MATERIAL SUPPLIED ::
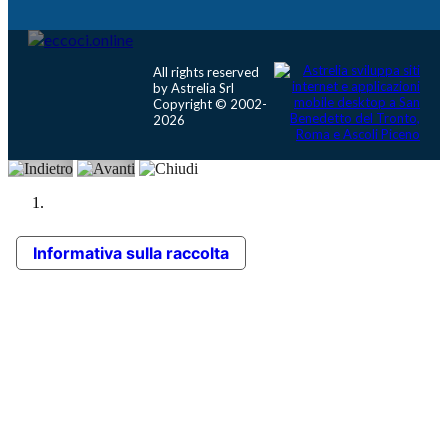
All rights reserved
by Astrelia Srl
Copyright © 2002-
2026
Informativa sulla raccolta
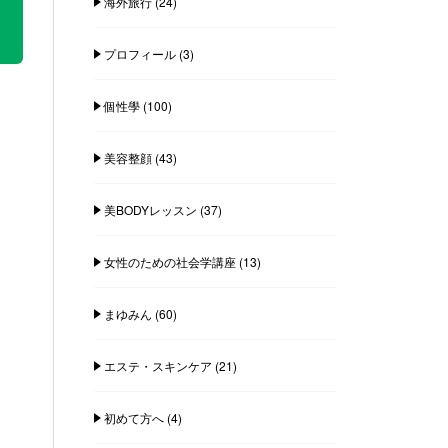
海外旅行
(24)
プロフィール
(3)
個性學
(100)
美容整顔
(43)
美BODYレッスン
(37)
女性のための社会学講座
(13)
まゆみん
(60)
エステ・スキンケア
(21)
初めて方へ
(4)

TASK DESCRIPTION :: In the transcription, every picture is to be excluded and the records above given again exactly.

EXERCISE RESPONSE ::
All rights reserved
by Astrelia Srl
Copyright © 2002-
2026
Informativa sulla raccolta
海外旅行
(24)
プロフィール
(3)
個性學
(100)
美容整顔
(43)
美BODYレッスン
(37)
女性のための社会学講座
(13)
まゆみん
(60)
エステ・スキンケア
(21)
初めて方へ
(4)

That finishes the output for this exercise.